La S.A.S. CHINVEST a cédé son fonds de commerce à la S.A.S. DISTRICHAZ suivant acte du 27 mai 2023.
Se plaignant d’un défaut de paiement du loyer malgré un commandement de payer visant la clause résolutoire du 28 octobre 2024, la S.C.I. ATLANTIS MARCONI a fait assigner en référé la S.A.S. DISTRICHAZ suivant acte de commissaire de justice du 17 décembre 2024 pour solliciter :
— le constat de la résiliation du bail,
— l’expulsion de la S.A.S. DISTRICHAZ et de tous occupants de son chef et ce, au besoin avec l’aide de la force publique et d’un serrurier,
— l’application des articles L 433-1 et suivants, R 433-1 et suivants du code des procédures civiles d’exécution aux meubles,
— le paiement d’une indemnité provisionnelle d’occupation de 195,96 € par jour outre la provision mensuelle de 516 € pour la taxe foncière du 29 novembre 2024 jusqu’à libération effective des lieux,
— le paiement provisionnel de la somme de 58 510,02 € au titre des loyers impayés arrêtés au mois de décembre 2024 et de la somme de 4 500,00 € d’indemnité pénale forfaitaire,
— l’acquisition définitive du dépôt de garantie au bailleur,
— en cas de délais de paiement, la fixation d’une clause de déchéance du terme pour tout impayé du loyer courant, en sus des mensualités,
— le paiement de la somme de 3 000,00 € en application de l’article 700 du code de procédure civile outre les dépens, y compris le coût du commandement du 28 octobre 2024 et les frais de levée d’état d’endettement.
La S.A.S. DISTRICHAZ sollicite à titre principal la suspension des effets de la clause résolutoire et l’octroi d’un échéancier sur 12 mois, déduction faite d’une somme de 6 116,40 € au titre de travaux réglés qui ne lui incombaient pas, à titre reconventionnel la condamnation de son adversaire à réaliser les travaux liés aux infiltrations d’eau dans le délai d’un mois de la signification de l’ordonnance sous astreinte de 250 € par jour de retard et à communiquer des factures et quittances conformes dans le délai de 15 jours à compter de la signification de l’ordonnance sous astreinte de 50 € par jour de retard, avec en tout état de cause condamnation de la demanderesse au paiement d’une somme de 2 500 € au titre de l’article 700 du code de procédure civile outre les dépens, en soutenant notamment que :
— elle a rencontré des difficultés de trésorerie et a subi la crise des granulés, mais a fait l’effort de régler 22 995,13 € au bailleur en janvier 2025,
— des dégâts des eaux sont signalés depuis 2020, ce que le bailleur ne peut ignorer sans faire preuve de mauvaise foi,
— elle a réglé des réparations pour le compte du bailleur,
— l’urgence est liée à l’ancienneté des désordres,
— le bailleur n’établit pas les factures au nom de la bonne société, en dépit des dispositions de l’article 11 de la loi du 29 décembre 1977,
— elle justifie des travaux d’entretien des chéneaux et de la toiture, ainsi que de l’assurance des locaux.

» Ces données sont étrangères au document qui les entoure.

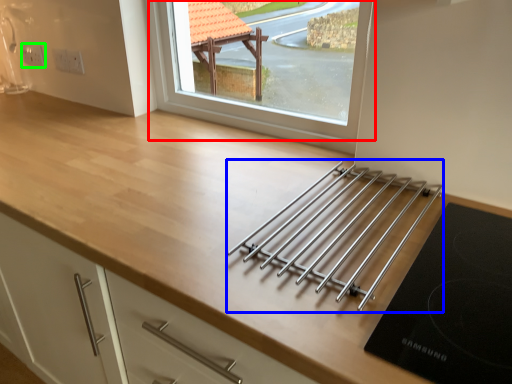 Question: Which object is the farthest from window (highlighted by a red box)? Choose among these: wide (highlighted by a blue box) or electric outlet (highlighted by a green box).

Choices:
 (A) wide
 (B) electric outlet

Answer: (B)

La S.C.I. ATLANTIS MARCONI maintient ses prétentions initiales, sauf à actualiser la demande de provision au titre des loyers impayés à 41 909,92 € au mois de janvier 2025, avec rejet de celles adverses et condamnation additionnelle de la défenderesse à communiquer le contrat d’entretien des chéneaux et de la toiture et les factures depuis la date d’effet du bail sous astreinte de 50 € par jour de retard à compter de la signification de l’ordonnance, ainsi qu’une attestation d’assurance depuis le 27 mai 2023 sous astreinte de 50 € par jour de retard à compter de la signification de l’ordonnance, et en portant la somme réclamée au titre de l’article 700 du code de procédure civile à 3 000 €, le tout en soulignant que :
— la demande de délais de paiement n’est pas suffisamment étayée,
— la demande concernant les travaux est imprécise, alors qu’il est nécessaire de déterminer les travaux à accomplir pour arrêter les fuites et si ces travaux relèvent ou non de l’article 606 du code civil, question qui ne relève pas du juge des référés,
— la facture produite concerne la pose d’acrotères et l’application d’une résine d’étanchéité qui ne sont pas des grosses réparations, sachant que le preneur a une obligation d’entretien découlant de l’article 6 du contrat,
— ce n’est que sur sa réclamation que le preneur a justifié des factures d’entretien des chéneaux et toitures,
— elle a accepté un devis de 53 518 € de travaux pour la réfection complète du toit, travaux qui seront réalisés au printemps en fonction des disponibilités de l’entreprise, de sorte qu’il n’y a pas lieu à astreinte,
— la cession du fonds est intervenue entre deux sociétés du même groupe et elle a gardé les mêmes interlocuteurs,
— il n’est pas possible comptablement de modifier les factures qui ont d’ailleurs été payées,
— le texte visé ne concerne que les quittances,
— elle a modifié l’intitulé des factures à compter de 2025,
— il n’est pas établi que l’entretien a été fait depuis 2020 et elle reste fondée à réclamer le contrat d’entretien depuis la date d’effet du bail,
— l’attestation d’assurance produite est au nom de CHINVEST et ne satisfait pas à sa réclamation.
MOTIFS DE LA DECISION
Sur la demande principale et la demande de délais :
L’acte de bail du 11 février 2014 prévoyait le versement d’un loyer annuel de 45 000 € hors taxes hors charges, payable mensuellement d’avance, indexé, sous peine de résiliation du bail en cas de non-paiement d’une seule échéance.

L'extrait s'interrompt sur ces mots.